### [Your assignment]
Copy each line from the records below in which the word "make" is found.

---

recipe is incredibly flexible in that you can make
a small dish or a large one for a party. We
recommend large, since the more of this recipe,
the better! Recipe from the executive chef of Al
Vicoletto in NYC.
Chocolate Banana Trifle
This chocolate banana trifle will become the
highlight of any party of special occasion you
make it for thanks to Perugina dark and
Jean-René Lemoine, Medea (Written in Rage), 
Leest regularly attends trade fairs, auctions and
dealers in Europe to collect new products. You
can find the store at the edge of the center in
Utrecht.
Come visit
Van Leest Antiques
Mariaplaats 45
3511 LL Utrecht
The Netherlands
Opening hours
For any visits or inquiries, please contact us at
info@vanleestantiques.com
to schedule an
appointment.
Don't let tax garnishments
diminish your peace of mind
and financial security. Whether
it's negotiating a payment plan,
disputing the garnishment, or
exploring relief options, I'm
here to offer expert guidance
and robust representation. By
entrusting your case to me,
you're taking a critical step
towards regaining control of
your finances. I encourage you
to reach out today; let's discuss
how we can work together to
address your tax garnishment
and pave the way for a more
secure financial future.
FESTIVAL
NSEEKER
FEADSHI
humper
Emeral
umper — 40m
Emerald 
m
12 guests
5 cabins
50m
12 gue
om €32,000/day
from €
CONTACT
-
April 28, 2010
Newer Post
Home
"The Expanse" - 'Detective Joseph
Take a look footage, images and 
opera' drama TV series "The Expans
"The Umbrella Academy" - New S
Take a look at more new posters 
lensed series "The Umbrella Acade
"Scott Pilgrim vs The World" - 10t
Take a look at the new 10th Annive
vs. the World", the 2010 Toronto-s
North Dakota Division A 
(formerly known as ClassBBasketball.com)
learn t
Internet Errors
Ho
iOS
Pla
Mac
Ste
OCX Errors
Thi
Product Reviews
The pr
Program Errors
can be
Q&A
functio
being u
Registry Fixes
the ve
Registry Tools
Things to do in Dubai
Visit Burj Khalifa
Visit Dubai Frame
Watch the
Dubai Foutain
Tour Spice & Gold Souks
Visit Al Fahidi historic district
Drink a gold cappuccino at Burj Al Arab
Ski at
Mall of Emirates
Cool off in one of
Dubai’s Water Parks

---

### [Response to the exercise]
recipe is incredibly flexible in that you can make
make it for thanks to Perugina dark and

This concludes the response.